*EXERCISE INSTRUCTIONS*.
Only the images are to be dropped; the records themselves must be repeated exactly.

[Records from a collection]
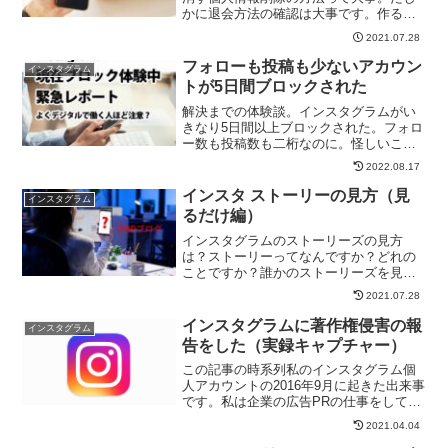
かに退会方法の確認は大事です。作るの
は簡単だけど...
2021.07.28
フォローも投稿も少ないアカウン
インスタグラム
トが5日間ブロックされた
解決までの体験談。インスタグラムがい
きなり5日間以上ブロックされた。フォロ
ー数も投稿数も二桁なのに。怪しいこと
はしてないのに。しかも一番厳しいペナ
2022.08.17
ルティの一つ下の段階。
インスタ ストーリーの見方（見
インスタグラム
るだけ編）
インスタグラムのストーリーズの見方
は？ストーリーってなんですか？どれの
ことですか？誰かのストーリーズを見た
い時は、その人...
2021.07.28
インスタグラムに著作権侵害の報
インスタグラム
告をした（実録キャプチャー）
この記事の時系列私のインスタグラム個
人アカウントの2016年9月に起きた出来事
です。私は企業の広告PRの仕事をしてい
て仕...
2021.04.04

*FINAL ANSWER*.
かに退会方法の確認は大事です。作るの
は簡単だけど...
2021.07.28
フォローも投稿も少ないアカウン
インスタグラム
トが5日間ブロックされた
解決までの体験談。インスタグラムがい
きなり5日間以上ブロックされた。フォロ
ー数も投稿数も二桁なのに。怪しいこと
はしてないのに。しかも一番厳しいペナ
2022.08.17
ルティの一つ下の段階。
インスタ ストーリーの見方（見
インスタグラム
るだけ編）
インスタグラムのストーリーズの見方
は？ストーリーってなんですか？どれの
ことですか？誰かのストーリーズを見た
い時は、その人...
2021.07.28
インスタグラムに著作権侵害の報
インスタグラム
告をした（実録キャプチャー）
この記事の時系列私のインスタグラム個
人アカウントの2016年9月に起きた出来事
です。私は企業の広告PRの仕事をしてい
て仕...
2021.04.04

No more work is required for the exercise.